Retype exactly the lines below, beginning with the first and ending with the line where "Vokietija, Holle-Grasdorf" appears.
RECORDS FOR THIS TASK Block Start
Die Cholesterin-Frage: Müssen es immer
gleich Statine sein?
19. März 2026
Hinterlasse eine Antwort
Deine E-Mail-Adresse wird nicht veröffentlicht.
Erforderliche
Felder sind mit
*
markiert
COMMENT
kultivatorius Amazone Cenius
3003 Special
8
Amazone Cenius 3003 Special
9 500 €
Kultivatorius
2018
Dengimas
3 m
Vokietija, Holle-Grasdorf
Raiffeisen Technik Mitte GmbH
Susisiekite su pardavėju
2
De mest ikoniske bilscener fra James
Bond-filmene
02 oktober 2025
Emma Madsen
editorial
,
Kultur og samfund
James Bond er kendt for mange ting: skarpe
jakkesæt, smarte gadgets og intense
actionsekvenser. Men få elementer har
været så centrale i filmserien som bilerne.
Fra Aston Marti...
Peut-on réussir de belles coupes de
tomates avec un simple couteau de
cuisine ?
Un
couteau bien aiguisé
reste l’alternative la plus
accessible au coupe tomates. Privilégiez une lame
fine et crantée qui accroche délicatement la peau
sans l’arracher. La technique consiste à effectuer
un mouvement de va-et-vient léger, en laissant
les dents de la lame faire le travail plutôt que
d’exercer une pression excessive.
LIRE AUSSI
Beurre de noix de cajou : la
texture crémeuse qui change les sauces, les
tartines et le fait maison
RECORDS FOR THIS TASK Block End
OUTPUT BELOW -
Die Cholesterin-Frage: Müssen es immer
gleich Statine sein?
19. März 2026
Hinterlasse eine Antwort
Deine E-Mail-Adresse wird nicht veröffentlicht.
Erforderliche
Felder sind mit
*
markiert
COMMENT
kultivatorius Amazone Cenius
3003 Special
8
Amazone Cenius 3003 Special
9 500 €
Kultivatorius
2018
Dengimas
3 m
Vokietija, Holle-Grasdorf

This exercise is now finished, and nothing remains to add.